The Pathway of Belzutifan, from clinical trials to clinical practice: A conversation with Dr. Ramaprasad Srinivasan, MD, PhD
Urologic Oncology Branch, National Cancer Institute, NIH.Correspondence to:
██ KCJ: What is the significance of belzutifan approval for VHL patients? Can you give us your perspective about the incredible journey that led us to development of first-in-class belzutifan ?

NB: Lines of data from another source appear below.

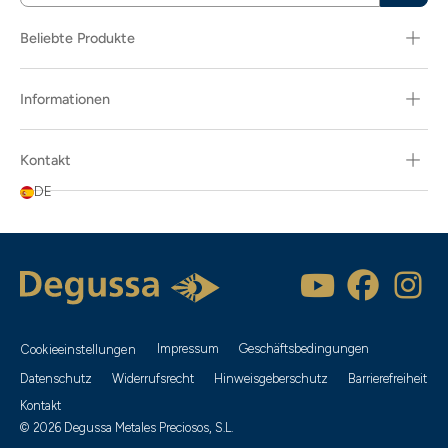
Beliebte Produkte
Informationen
Kontakt
DE
Impressum
Geschäftsbedingungen
Cookieeinstellungen
Datenschutz
Widerrufsrecht
Hinweisgeberschutz
Barrierefreiheit
Kontakt
© 2026 Degussa Metales Preciosos, S.L.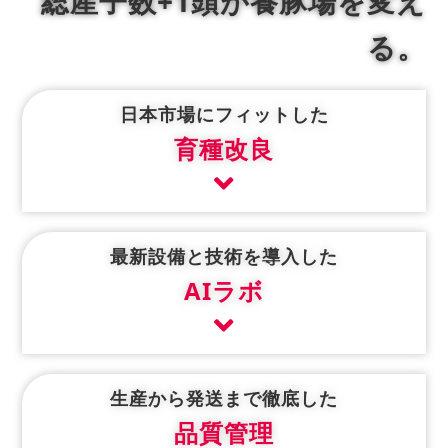
総産子数+1頭が養豚場を変え
る。
日本市場にフィットした
育種改良
最新設備と技術を導入した
AIラボ
生産から発送まで徹底した
品質管理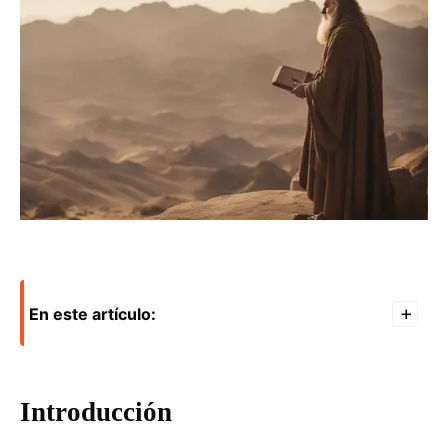
En este artículo:
+
Introducción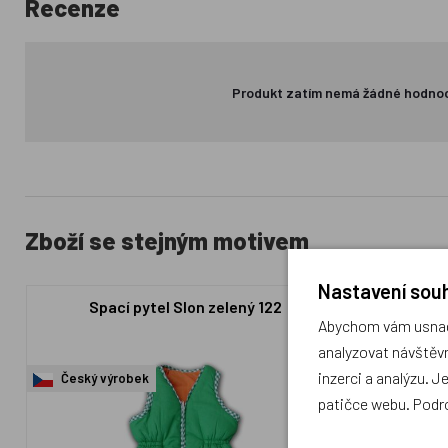
Recenze
Produkt zatím nemá žádné hodno
Zboží se stejným motivem
Nastavení souh
Spací pytel Slon zelený 122
Spací 
Abychom vám usnadn
analyzovat návštěvn
inzerci a analýzu. J
Český výrobek
Český výr
patičce webu. Podr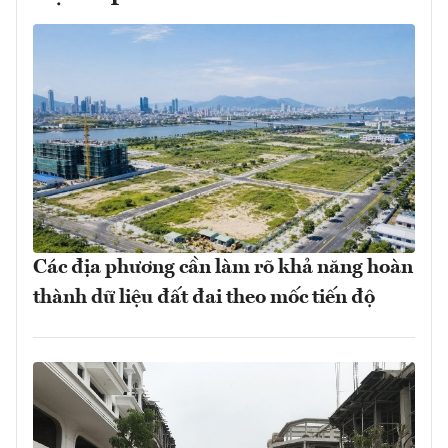
Các địa phương cần làm rõ khả năng hoàn
thành dữ liệu đất đai theo mốc tiến độ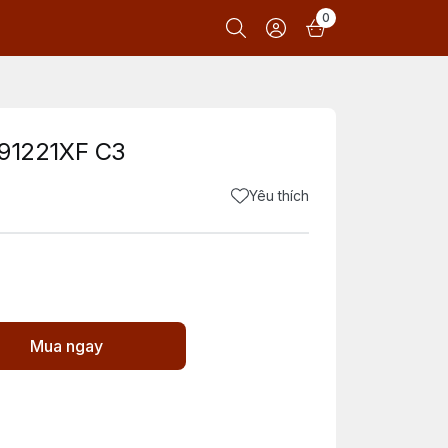
0
1221XF C3
Yêu thích
Mua ngay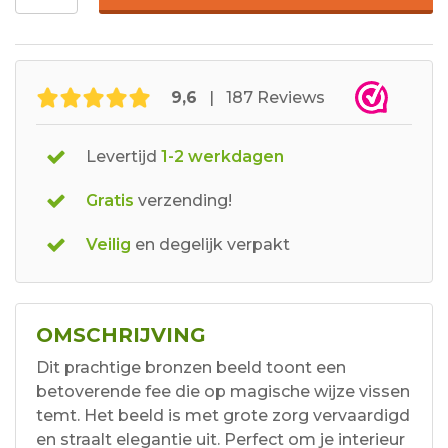
9,6
| 187 Reviews
Levertijd
1-2 werkdagen
Gratis
verzending!
Veilig
en degelijk verpakt
OMSCHRIJVING
Dit prachtige bronzen beeld toont een
betoverende fee die op magische wijze vissen
temt. Het beeld is met grote zorg vervaardigd
en straalt elegantie uit. Perfect om je interieur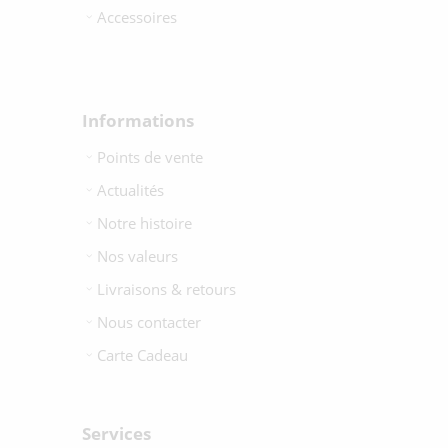
Accessoires
Informations
Points de vente
Actualités
Notre histoire
Nos valeurs
Livraisons & retours
Nous contacter
Carte Cadeau
Services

In order to fully understand what this approval means to VHL patients, I think we should begin by reviewing VHL and how it is currently treated. VHL is an inherited disorder characterized by a predisposition to developing tumors in kidneys, pancreas, adrenal glands, CNS, eyes and the inner ear. Typically, patients are treated with surgery (or laser ablation, retinal hemangioblastomas), with the goal of either minimizing the risk of metastatic disease or preventing local complications from a growing tumor. For instance, in patients with clear cell carcinoma of the kidney (patients generally develop multiple, bilateral tumors), it has been shown that tumors less than 3 cm have little to no risk of metastatic spread, while the risk increased with increasing tumor size beyond this size; the surgical paradigm, therefore, was to operate on tumors that are 3 cm or more to minimize the risk of spread. The approach typically used today is nephron-sparing surgery. Since patients develop tumors throughout their life, most patients need to undergo multiple surgical procedures during their lifetime. Over the last 40 years or so, the major advancements in the treatment of VHL have largely been in the form of improved surgical approaches. Our center is one of the biggest referral centers for the VHL patients and we follow over a thousand patients with the condition. One of my goals, therefore, when I started as an oncologist treating patients with kidney cancer in the early 2000s was to find alternative treatment options for patients with VHL-associated tumors that might minimize the need for surgery or delay surgery.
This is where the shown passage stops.